──────── DATASET EXCERPTS ────────
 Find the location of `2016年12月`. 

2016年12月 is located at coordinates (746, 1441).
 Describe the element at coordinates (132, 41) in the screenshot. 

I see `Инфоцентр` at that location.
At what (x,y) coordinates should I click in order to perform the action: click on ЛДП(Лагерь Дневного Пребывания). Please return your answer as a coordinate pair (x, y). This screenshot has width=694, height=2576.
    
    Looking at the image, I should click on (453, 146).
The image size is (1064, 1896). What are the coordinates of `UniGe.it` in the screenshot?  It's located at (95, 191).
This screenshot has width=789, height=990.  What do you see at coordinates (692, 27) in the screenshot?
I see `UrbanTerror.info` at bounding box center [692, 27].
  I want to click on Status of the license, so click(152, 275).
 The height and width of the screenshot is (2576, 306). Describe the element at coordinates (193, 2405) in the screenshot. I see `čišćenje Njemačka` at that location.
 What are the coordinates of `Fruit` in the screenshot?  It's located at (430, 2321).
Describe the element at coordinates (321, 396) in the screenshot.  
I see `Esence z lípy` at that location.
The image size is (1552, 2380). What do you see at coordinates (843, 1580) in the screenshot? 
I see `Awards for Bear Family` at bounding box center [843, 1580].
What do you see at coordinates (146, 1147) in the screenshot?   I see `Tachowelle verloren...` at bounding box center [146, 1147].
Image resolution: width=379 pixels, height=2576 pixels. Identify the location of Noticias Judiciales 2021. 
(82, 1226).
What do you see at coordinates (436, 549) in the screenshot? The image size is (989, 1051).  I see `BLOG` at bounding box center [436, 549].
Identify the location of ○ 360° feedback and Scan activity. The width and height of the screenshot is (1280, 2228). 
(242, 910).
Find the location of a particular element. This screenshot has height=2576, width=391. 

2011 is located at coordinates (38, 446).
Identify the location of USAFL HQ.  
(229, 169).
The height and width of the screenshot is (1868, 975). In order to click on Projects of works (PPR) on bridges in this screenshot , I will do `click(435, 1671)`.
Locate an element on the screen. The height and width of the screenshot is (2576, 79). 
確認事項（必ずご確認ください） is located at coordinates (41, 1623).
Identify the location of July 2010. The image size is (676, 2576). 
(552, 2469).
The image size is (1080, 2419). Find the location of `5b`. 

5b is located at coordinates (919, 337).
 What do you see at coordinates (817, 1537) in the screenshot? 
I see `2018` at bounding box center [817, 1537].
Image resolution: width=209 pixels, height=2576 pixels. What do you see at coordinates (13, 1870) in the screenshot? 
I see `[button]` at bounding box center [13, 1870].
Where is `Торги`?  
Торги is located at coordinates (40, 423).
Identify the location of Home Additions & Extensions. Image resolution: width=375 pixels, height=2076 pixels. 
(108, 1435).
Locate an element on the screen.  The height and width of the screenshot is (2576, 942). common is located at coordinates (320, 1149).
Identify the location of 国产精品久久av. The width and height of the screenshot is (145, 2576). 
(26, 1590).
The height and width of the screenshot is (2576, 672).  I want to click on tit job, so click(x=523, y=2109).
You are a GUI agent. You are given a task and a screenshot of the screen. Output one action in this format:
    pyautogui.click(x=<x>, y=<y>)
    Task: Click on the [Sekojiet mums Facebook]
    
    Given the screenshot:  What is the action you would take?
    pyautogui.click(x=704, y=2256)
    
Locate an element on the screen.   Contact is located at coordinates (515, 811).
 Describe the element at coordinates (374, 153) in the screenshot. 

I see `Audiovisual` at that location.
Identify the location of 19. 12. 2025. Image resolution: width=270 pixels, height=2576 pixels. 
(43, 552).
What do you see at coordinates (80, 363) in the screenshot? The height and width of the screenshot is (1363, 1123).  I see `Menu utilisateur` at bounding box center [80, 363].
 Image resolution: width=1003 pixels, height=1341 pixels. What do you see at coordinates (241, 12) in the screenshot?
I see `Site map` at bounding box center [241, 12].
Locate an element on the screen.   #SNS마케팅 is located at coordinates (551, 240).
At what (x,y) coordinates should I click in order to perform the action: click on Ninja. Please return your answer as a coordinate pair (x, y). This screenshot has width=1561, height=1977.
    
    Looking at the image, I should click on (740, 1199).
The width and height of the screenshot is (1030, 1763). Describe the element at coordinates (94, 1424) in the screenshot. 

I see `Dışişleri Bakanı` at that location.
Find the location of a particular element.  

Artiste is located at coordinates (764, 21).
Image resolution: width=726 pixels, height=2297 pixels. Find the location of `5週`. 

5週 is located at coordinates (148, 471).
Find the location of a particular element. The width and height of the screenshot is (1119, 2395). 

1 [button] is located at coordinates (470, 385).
────────
Give back each record above exactly as written.

SOLUTION TO THE PROBLEM:
 Find the location of `2016年12月`. 

2016年12月 is located at coordinates (746, 1441).
 Describe the element at coordinates (132, 41) in the screenshot. 

I see `Инфоцентр` at that location.
At what (x,y) coordinates should I click in order to perform the action: click on ЛДП(Лагерь Дневного Пребывания). Please return your answer as a coordinate pair (x, y). This screenshot has width=694, height=2576.
    
    Looking at the image, I should click on (453, 146).
The image size is (1064, 1896). What are the coordinates of `UniGe.it` in the screenshot?  It's located at (95, 191).
This screenshot has width=789, height=990.  What do you see at coordinates (692, 27) in the screenshot?
I see `UrbanTerror.info` at bounding box center [692, 27].
  I want to click on Status of the license, so click(152, 275).
 The height and width of the screenshot is (2576, 306). Describe the element at coordinates (193, 2405) in the screenshot. I see `čišćenje Njemačka` at that location.
 What are the coordinates of `Fruit` in the screenshot?  It's located at (430, 2321).
Describe the element at coordinates (321, 396) in the screenshot.  
I see `Esence z lípy` at that location.
The image size is (1552, 2380). What do you see at coordinates (843, 1580) in the screenshot? 
I see `Awards for Bear Family` at bounding box center [843, 1580].
What do you see at coordinates (146, 1147) in the screenshot?   I see `Tachowelle verloren...` at bounding box center [146, 1147].
Image resolution: width=379 pixels, height=2576 pixels. Identify the location of Noticias Judiciales 2021. 
(82, 1226).
What do you see at coordinates (436, 549) in the screenshot? The image size is (989, 1051).  I see `BLOG` at bounding box center [436, 549].
Identify the location of ○ 360° feedback and Scan activity. The width and height of the screenshot is (1280, 2228). 
(242, 910).
Find the location of a particular element. This screenshot has height=2576, width=391. 

2011 is located at coordinates (38, 446).
Identify the location of USAFL HQ.  
(229, 169).
The height and width of the screenshot is (1868, 975). In order to click on Projects of works (PPR) on bridges in this screenshot , I will do `click(435, 1671)`.
Locate an element on the screen. The height and width of the screenshot is (2576, 79). 
確認事項（必ずご確認ください） is located at coordinates (41, 1623).
Identify the location of July 2010. The image size is (676, 2576). 
(552, 2469).
The image size is (1080, 2419). Find the location of `5b`. 

5b is located at coordinates (919, 337).
 What do you see at coordinates (817, 1537) in the screenshot? 
I see `2018` at bounding box center [817, 1537].
Image resolution: width=209 pixels, height=2576 pixels. What do you see at coordinates (13, 1870) in the screenshot? 
I see `[button]` at bounding box center [13, 1870].
Where is `Торги`?  
Торги is located at coordinates (40, 423).
Identify the location of Home Additions & Extensions. Image resolution: width=375 pixels, height=2076 pixels. 
(108, 1435).
Locate an element on the screen.  The height and width of the screenshot is (2576, 942). common is located at coordinates (320, 1149).
Identify the location of 国产精品久久av. The width and height of the screenshot is (145, 2576). 
(26, 1590).
The height and width of the screenshot is (2576, 672).  I want to click on tit job, so click(x=523, y=2109).
You are a GUI agent. You are given a task and a screenshot of the screen. Output one action in this format:
    pyautogui.click(x=<x>, y=<y>)
    Task: Click on the [Sekojiet mums Facebook]
    
    Given the screenshot:  What is the action you would take?
    pyautogui.click(x=704, y=2256)
    
Locate an element on the screen.   Contact is located at coordinates (515, 811).
 Describe the element at coordinates (374, 153) in the screenshot. 

I see `Audiovisual` at that location.
Identify the location of 19. 12. 2025. Image resolution: width=270 pixels, height=2576 pixels. 
(43, 552).
What do you see at coordinates (80, 363) in the screenshot? The height and width of the screenshot is (1363, 1123).  I see `Menu utilisateur` at bounding box center [80, 363].
 Image resolution: width=1003 pixels, height=1341 pixels. What do you see at coordinates (241, 12) in the screenshot?
I see `Site map` at bounding box center [241, 12].
Locate an element on the screen.   #SNS마케팅 is located at coordinates (551, 240).
At what (x,y) coordinates should I click in order to perform the action: click on Ninja. Please return your answer as a coordinate pair (x, y). This screenshot has width=1561, height=1977.
    
    Looking at the image, I should click on (740, 1199).
The width and height of the screenshot is (1030, 1763). Describe the element at coordinates (94, 1424) in the screenshot. 

I see `Dışişleri Bakanı` at that location.
Find the location of a particular element.  

Artiste is located at coordinates (764, 21).
Image resolution: width=726 pixels, height=2297 pixels. Find the location of `5週`. 

5週 is located at coordinates (148, 471).
Find the location of a particular element. The width and height of the screenshot is (1119, 2395). 

1 [button] is located at coordinates (470, 385).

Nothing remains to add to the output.